Records from a dataset
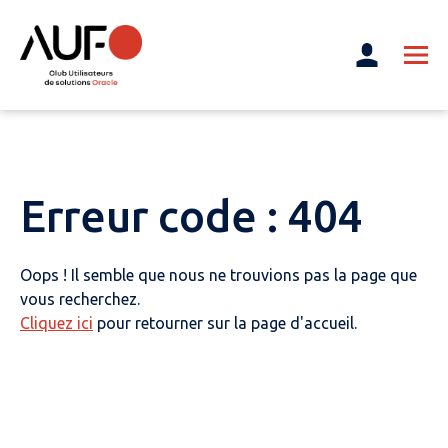
Erreur code : 404
Oops ! Il semble que nous ne trouvions pas la page que
vous recherchez.
Cliquez ici
pour retourner sur la page d'accueil.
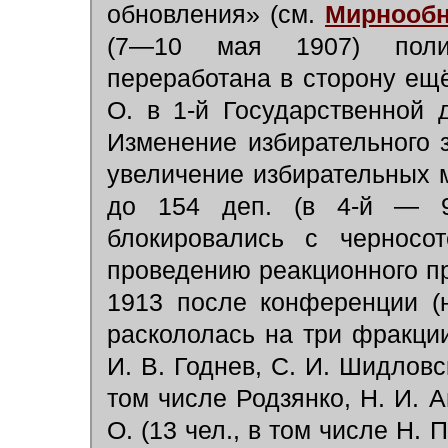
обновления» (см.
Мирнооб
(7—10 мая 1907) поли
переработана в сторону ещ
О. в 1-й Государственной 
Изменение избирательного 
увеличение избирательных 
до 154 деп. (в 4-й — 9
блокировались с черносот
проведению реакционного пр
1913 после конференции (н
раскололась на три фракции
И. В. Годнев, С. И. Шидловск
том числе Родзянко, Н. И. А
О. (13 чел., в том числе Н. 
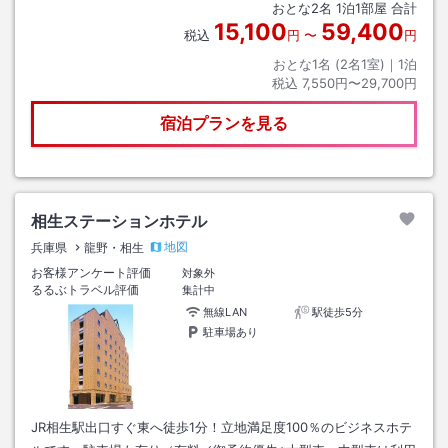
おとな
2
名
1
泊
1
部屋 合計
15,100
59,400
税込
円
〜
円
おとな1名 (
2
名1室)｜
1
泊
税込
7,550円〜29,700円
宿泊プランを見る
相生ステーションホテル
地図
兵庫県
龍野・相生
お客様アンケート評価
対象外
るるぶトラベル評価
集計中
無線LAN
駅徒歩5分
駐車場あり
JR相生駅出口すぐ東へ徒歩1分！立地満足度100％のビジネスホテ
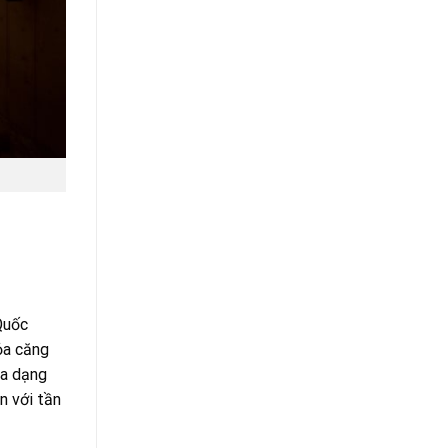
Quốc
ỏa căng
đa dạng
n với tần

## What is expected
Reproduce every record verbatim, please. Omit the images.

## Solved problem
Erreur code : 404
Oops ! Il semble que nous ne trouvions pas la page que
vous recherchez.
Cliquez ici
pour retourner sur la page d'accueil.
обновления» (см.
Мирнооб
(7—10 мая 1907) поли
переработана в сторону ещ
О. в 1-й Государственной 
Изменение избирательного 
увеличение избирательных 
до 154 деп. (в 4-й — 9
блокировались с черносот
проведению реакционного пр
1913 после конференции (н
раскололась на три фракции
И. В. Годнев, С. И. Шидловск
том числе Родзянко, Н. И. А
О. (13 чел., в том числе Н. 
おとな
2
名
1
泊
1
部屋 合計
15,100
59,400
税込
円
〜
円
おとな1名 (
2
名1室)｜
1
泊
税込
7,550円〜29,700円
宿泊プランを見る
相生ステーションホテル
地図
兵庫県
龍野・相生
お客様アンケート評価
対象外
るるぶトラベル評価
集計中
無線LAN
駅徒歩5分
駐車場あり
JR相生駅出口すぐ東へ徒歩1分！立地満足度100％のビジネスホテ
Quốc
ỏa căng
đa dạng
n với tần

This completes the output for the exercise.